>>

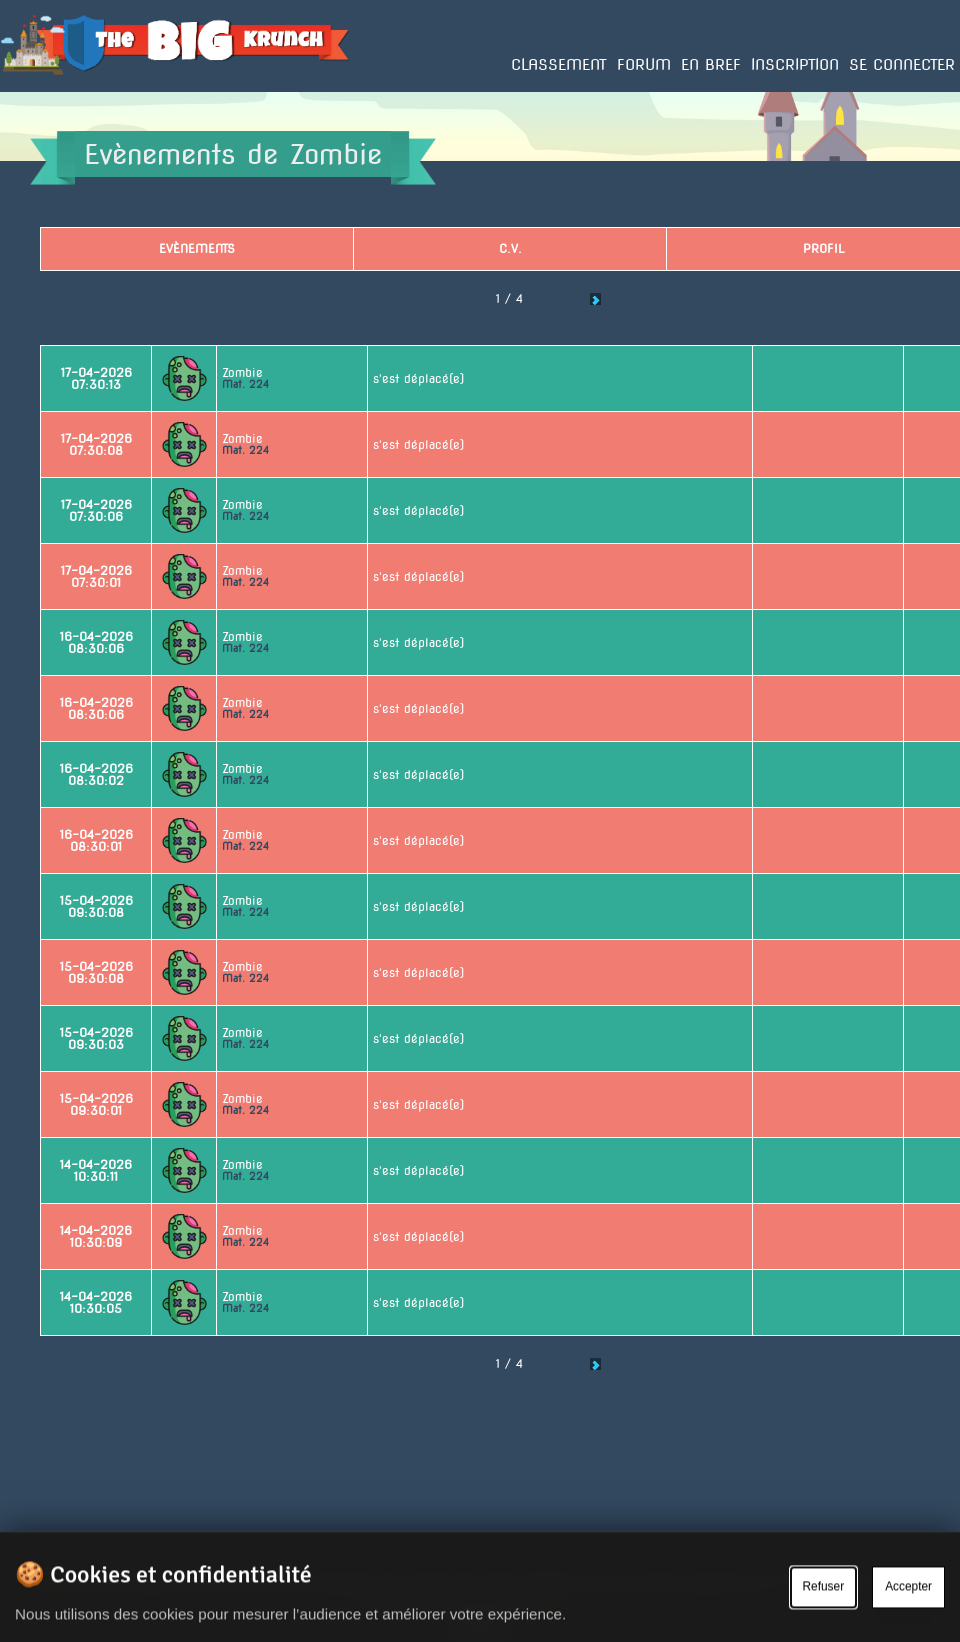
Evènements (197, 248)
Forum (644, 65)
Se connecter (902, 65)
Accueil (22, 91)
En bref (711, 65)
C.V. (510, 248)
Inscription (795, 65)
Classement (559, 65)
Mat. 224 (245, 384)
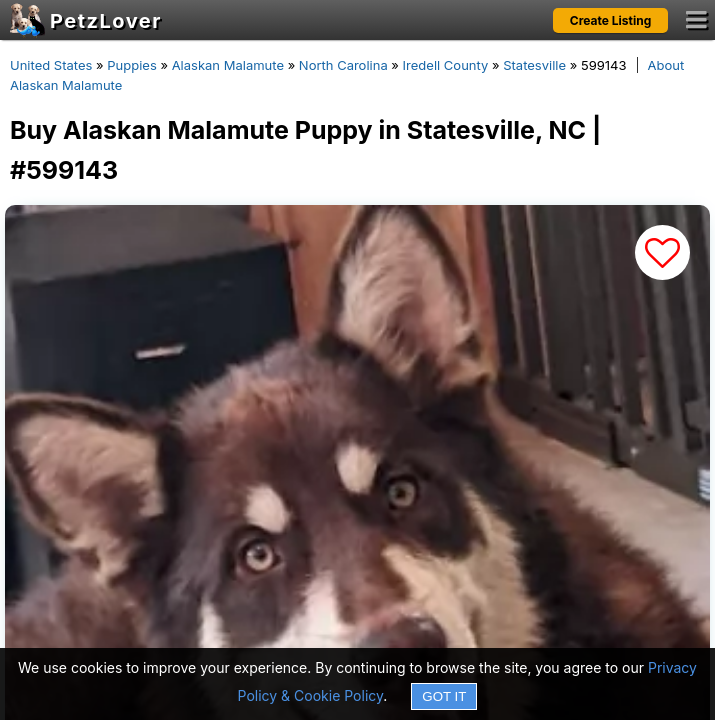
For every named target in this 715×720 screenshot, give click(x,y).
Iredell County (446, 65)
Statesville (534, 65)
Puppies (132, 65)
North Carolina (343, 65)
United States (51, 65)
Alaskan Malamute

<<

▸ **WORK ITEM**
Take the listing above and print it exactly, apart from the pictures.

▸ **TASK ANSWER**
Evènements (197, 248)
Forum (644, 65)
Se connecter (902, 65)
Accueil (22, 91)
En bref (711, 65)
C.V. (510, 248)
Inscription (795, 65)
Classement (559, 65)
Mat. 224 (245, 384)
For every named target in this 715×720 screenshot, give click(x,y).
Iredell County (446, 65)
Statesville (534, 65)
Puppies (132, 65)
North Carolina (343, 65)
United States (51, 65)
Alaskan Malamute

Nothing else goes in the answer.